Timeout settings

Hi Brian, the port numbers themselves do not matter, even though SAP's numbering scheme is unique. As to what your network admin is saying, this is correct, you can not make cookie persistence decisions on encrypted traffic without first terminating the SSL traffic on the BIG-IP itself. I'm assuming here that you are not terminating SSL on the BIG-IP but instead letting the SAP servers take care of SSL termination for you.

 

 

I would highly recommend moving the SSL certificates to the BIG-IP. The SAP deployment guide (http://www.f5.com/pdf/deployment-guides/f5-sap-dg.pdf) details how to configure the BIG-IP for this. Exporting the SSL certificates is done through the J2EE Visual Administrator tool in SAP. It's very straightforward and takes several minutes. You can then import the certificate to the BIG-IP which will allow your SSL traffic to also benefit from cookie persistence.

 

 

If you do this, you would have two options. You can either send the traffic to the NON-SSL SAP instance, in which case traffic would be encrypted all the way to the BIG-IP then unencrypted to the server or you can re-encrypt the traffic after the cookie decision is made and the traffic will be encrypted all the way to the SAP instance. In neither case will the user see anything usual or different. You will see big improvements in server CPU utilization by offloading SSL from the SAP servers and there should be a general improvement in response time as a result.

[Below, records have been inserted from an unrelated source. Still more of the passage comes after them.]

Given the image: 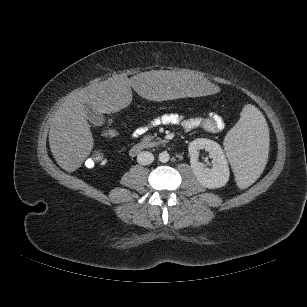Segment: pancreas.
Returning <instances> with one entry per match:
<instances>
[{
  "label": "pancreas",
  "mask_w": 307,
  "mask_h": 307,
  "mask_svg": "<svg viewBox=\"0 0 307 307\" xmlns=\"http://www.w3.org/2000/svg\"><path fill=\"white\" fill-rule=\"evenodd\" d=\"M154 136L152 135H145L142 139V141L144 142H150L151 140H153Z\"/></svg>",
  "instance_id": "cf45deb5"
}]
</instances>
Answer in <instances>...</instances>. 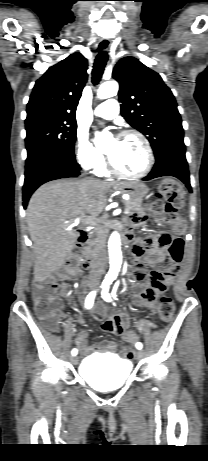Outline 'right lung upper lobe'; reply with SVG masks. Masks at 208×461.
Instances as JSON below:
<instances>
[{"label": "right lung upper lobe", "instance_id": "right-lung-upper-lobe-1", "mask_svg": "<svg viewBox=\"0 0 208 461\" xmlns=\"http://www.w3.org/2000/svg\"><path fill=\"white\" fill-rule=\"evenodd\" d=\"M87 59L69 55L38 79L27 104V117H62L76 120V108L87 81Z\"/></svg>", "mask_w": 208, "mask_h": 461}]
</instances>
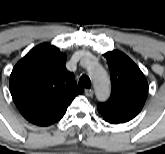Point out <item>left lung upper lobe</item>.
<instances>
[{"label":"left lung upper lobe","mask_w":165,"mask_h":154,"mask_svg":"<svg viewBox=\"0 0 165 154\" xmlns=\"http://www.w3.org/2000/svg\"><path fill=\"white\" fill-rule=\"evenodd\" d=\"M104 56L110 70L112 92L108 101L98 103L97 109L107 122H128L144 106L148 94L147 80L125 54L114 50Z\"/></svg>","instance_id":"left-lung-upper-lobe-1"}]
</instances>
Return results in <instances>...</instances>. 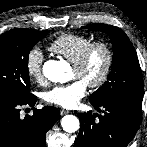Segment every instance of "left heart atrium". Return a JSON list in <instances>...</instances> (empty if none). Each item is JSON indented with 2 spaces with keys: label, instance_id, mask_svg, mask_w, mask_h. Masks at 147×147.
<instances>
[{
  "label": "left heart atrium",
  "instance_id": "left-heart-atrium-1",
  "mask_svg": "<svg viewBox=\"0 0 147 147\" xmlns=\"http://www.w3.org/2000/svg\"><path fill=\"white\" fill-rule=\"evenodd\" d=\"M86 92L87 83L77 79L66 85L55 86L45 92L44 100L49 104L70 109L79 104Z\"/></svg>",
  "mask_w": 147,
  "mask_h": 147
}]
</instances>
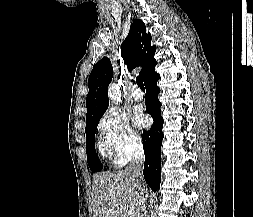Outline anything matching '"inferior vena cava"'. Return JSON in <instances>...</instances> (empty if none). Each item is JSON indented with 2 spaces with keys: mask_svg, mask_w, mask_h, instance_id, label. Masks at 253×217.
I'll return each instance as SVG.
<instances>
[{
  "mask_svg": "<svg viewBox=\"0 0 253 217\" xmlns=\"http://www.w3.org/2000/svg\"><path fill=\"white\" fill-rule=\"evenodd\" d=\"M143 163H144V151L143 146L141 142H138L135 144L130 164L127 166L126 171L131 174L133 178V184H134V193L135 196H137V205L140 209L138 213V217H144L146 215V207H147V200L149 189L147 185H145L144 179H139V177L142 175L143 172Z\"/></svg>",
  "mask_w": 253,
  "mask_h": 217,
  "instance_id": "1",
  "label": "inferior vena cava"
}]
</instances>
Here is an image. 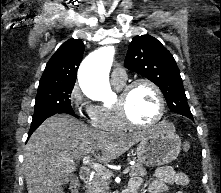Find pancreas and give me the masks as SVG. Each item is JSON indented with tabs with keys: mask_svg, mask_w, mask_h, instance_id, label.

However, the decision is one that you, your network admins and your security team need to make in concert.

 

 

I hope this helps, let us know if you have additional questions. The deployment guide does a fantastic job (I think, but let me know otherwise ;-) ) of describing how to configure SSL off-load in the BIG-IP. For exact instructions on exporting your SSL key and certificate from J2EE Visual Administrator, drop me an email.